I learned it while sweaty, and hungry, and hiding in our hotel room. It was one of those Central Asian summer afternoons where stepping outside feels less like a decision and more like a grave mistake. It was really too hot to exist.

 

But I was hungry, and hunger waits for no one.

 

So I did what I always do when I am hot, lethargic, and unwilling to think too hard: I opened Yandex Maps and surrendered my agency to the algorithm.

 

One of the top-rated restaurants that I found was listed as Georgian food.

 

Georgia.

 

The country.

 

Not peaches. Not sweet tea. Not the SEC.

 

I knew exactly nothing about Georgian cuisine, but the ratings were glowing. Lots of stars. Rapturous reviews. People typing things like “best meal of my life” in all caps, which is either a red flag or a promise. We called a Yandex car, climbed in, and were delivered to a small Georgian restaurant in a neighborhood well removed from anything resembling a tourist zone.

 

This is always a good sign.

 

Now, when you encounter a cuisine you don’t understand—menus full of words that look like someone smashed a keyboard in a fit of emotion—you have two choices. You can panic and order something safe. Or you can do the far braver, far wiser thing:

 

You tell the server, “We have no idea what we’re doing. Please help.”

 

That is what we did.

 

The server smiled. A smile that said, I have been waiting for you. And moments later, two dishes arrived that would alter the course of my culinary life.

 

First: Khachapuri.

 

Khachapuri is not food. Khachapuri is a concept. A philosophy. A cheese-based emotional support system.

 

Imagine bread. Flat bread. Now imagine that bread has been hollowed out and filled with an irresponsible amount of molten cheese. Now imagine that someone cracked an egg into the middle of this cheese lava, added a heroic slab of butter.

 

Are you imagining it?

 

You tear off the crust, stir the egg and butter into the cheese like you’re performing a sacred ritual, and then scoop. It is obscene. It is perfect. It is what would happen if a pizza and a fondue had a beautiful, reckless child and raised it with no rules.

 

I took one bite and immediately understood two things:

 

1.     I had been living my life incorrectly.
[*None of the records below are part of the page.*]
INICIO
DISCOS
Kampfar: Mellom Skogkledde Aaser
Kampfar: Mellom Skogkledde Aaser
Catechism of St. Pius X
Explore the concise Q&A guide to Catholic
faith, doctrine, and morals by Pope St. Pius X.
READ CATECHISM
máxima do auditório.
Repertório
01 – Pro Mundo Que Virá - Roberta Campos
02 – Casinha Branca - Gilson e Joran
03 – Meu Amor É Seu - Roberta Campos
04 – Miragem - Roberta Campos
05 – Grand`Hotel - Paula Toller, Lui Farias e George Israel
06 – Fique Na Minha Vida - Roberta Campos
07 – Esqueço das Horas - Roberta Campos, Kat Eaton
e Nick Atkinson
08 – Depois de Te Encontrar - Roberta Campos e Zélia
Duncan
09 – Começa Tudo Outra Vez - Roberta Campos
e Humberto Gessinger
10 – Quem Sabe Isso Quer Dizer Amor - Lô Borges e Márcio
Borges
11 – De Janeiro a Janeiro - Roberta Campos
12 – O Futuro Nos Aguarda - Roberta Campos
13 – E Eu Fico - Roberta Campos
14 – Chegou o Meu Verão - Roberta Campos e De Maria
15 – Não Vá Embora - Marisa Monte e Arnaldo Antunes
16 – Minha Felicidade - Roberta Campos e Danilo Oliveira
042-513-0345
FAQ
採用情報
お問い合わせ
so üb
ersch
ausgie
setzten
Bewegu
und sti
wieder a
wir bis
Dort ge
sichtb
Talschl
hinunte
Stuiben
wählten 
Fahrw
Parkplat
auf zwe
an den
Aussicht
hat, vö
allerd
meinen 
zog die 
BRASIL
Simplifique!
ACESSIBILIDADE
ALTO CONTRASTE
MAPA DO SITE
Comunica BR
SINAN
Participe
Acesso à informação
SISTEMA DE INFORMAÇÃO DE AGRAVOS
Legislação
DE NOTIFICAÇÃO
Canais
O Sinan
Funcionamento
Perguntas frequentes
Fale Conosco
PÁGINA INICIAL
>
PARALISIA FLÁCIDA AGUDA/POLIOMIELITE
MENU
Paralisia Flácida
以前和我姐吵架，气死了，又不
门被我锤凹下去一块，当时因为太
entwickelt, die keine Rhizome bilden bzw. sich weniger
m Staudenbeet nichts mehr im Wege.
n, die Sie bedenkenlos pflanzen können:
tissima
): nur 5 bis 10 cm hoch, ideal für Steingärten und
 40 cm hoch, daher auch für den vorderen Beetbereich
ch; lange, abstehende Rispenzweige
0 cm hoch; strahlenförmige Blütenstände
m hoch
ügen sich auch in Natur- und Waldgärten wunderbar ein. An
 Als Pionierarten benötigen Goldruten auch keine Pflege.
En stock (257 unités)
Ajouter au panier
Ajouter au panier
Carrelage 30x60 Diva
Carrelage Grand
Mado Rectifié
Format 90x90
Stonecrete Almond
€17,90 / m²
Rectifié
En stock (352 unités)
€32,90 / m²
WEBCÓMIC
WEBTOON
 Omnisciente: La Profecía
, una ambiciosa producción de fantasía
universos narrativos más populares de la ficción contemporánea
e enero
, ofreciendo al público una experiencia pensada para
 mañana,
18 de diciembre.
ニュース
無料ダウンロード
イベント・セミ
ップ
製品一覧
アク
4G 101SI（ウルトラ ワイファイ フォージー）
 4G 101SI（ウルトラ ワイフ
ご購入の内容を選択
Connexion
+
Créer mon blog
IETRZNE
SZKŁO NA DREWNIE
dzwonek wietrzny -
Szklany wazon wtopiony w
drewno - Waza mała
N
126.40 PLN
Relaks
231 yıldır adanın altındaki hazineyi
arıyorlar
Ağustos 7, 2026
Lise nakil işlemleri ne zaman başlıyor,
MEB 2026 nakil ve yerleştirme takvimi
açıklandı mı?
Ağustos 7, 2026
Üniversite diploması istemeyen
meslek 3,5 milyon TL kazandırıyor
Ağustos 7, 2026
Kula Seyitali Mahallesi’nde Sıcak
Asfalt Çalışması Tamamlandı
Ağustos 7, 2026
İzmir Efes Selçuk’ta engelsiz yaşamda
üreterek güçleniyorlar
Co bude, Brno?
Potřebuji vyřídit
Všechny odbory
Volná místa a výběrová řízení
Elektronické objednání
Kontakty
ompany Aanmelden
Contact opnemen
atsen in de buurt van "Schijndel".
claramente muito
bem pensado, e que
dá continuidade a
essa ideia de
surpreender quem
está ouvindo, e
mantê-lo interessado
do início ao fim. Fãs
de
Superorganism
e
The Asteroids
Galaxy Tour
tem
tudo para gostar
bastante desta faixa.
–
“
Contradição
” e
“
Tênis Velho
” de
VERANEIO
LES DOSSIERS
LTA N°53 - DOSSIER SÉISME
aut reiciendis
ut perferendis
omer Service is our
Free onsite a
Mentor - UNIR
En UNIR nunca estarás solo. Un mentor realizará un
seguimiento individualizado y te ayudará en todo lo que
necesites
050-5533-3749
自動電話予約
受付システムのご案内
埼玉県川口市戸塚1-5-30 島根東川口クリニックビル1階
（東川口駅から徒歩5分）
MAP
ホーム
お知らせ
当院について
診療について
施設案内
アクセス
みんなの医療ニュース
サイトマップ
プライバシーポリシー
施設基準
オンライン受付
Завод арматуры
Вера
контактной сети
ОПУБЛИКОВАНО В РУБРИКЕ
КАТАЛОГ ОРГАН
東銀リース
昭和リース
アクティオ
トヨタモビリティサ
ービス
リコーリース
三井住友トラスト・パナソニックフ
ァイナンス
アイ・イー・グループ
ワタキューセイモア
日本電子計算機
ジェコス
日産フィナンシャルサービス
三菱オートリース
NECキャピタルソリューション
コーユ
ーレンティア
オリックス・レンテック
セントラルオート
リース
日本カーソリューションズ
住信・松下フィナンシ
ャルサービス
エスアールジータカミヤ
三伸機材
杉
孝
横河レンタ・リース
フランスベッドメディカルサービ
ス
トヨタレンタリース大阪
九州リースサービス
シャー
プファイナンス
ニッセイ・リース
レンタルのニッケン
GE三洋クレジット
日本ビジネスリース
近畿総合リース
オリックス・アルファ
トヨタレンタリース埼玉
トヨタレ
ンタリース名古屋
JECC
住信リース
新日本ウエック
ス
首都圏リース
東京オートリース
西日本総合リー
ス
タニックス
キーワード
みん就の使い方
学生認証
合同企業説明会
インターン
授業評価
2.     I would never emotionally recover from this. And that was a good thing.

 


Then came Khinkali.

Steamed dumplings in a brown dish on a table, with a glass of green juice and a green jug in the background. Relaxed dining setting.
Khinkali

 

Khinkali are large Georgian dumplings, cousins to Chinese soup dumplings—one of my favorite foods in the world. They are plump, pleated, and filled with meat and broth, designed to be eaten carefully lest you wear the contents like a regret.

 

You pick them up by the little dough handle on top. You bite a small hole. You slurp the broth. You then eat the rest. If you do this incorrectly, the dumpling will punish you. This is not negotiable.

 

They were very good. Not khachapuri good. Not xiaolongbao-level transcendence. But very, very good. Comforting. Hearty. Earnest. Like a dumpling that wants you to have a nice day.

 

And just like that, we learned something important:

 

Georgian food is a thing.

 

A very good thing.

 

From that moment on, we became accidental Georgian food missionaries. We ate Georgian food for the first time in Osh. Then again in Bishkek. Then in Almaty. If there was Georgian food within striking distance, we were there, chasing that first khachapuri high like fools.

 

And then we came home to Hawaii.

 

A place with many wonderful foods. Many diverse cuisines. Many things to love.

 

And absolutely no Georgian restaurants.

 

No khachapuri.

 

No khinkali.

 

No easy access to the ingredients required to make a passable version at home.

 

I walk through grocery stores now, haunted. I see bread. I see cheese. I know they are inadequate. I think about Georgia the way one thinks about a former love who lives very far away and never texts.

 

I didn’t go to Osh looking for Georgian food. I didn’t even know it existed. But now it lives rent-free in my head, unavailable and irreplaceable—because travel didn’t just show me a new place, it introduced me to a joy I can’t have anymore, and so now . . . I am sad.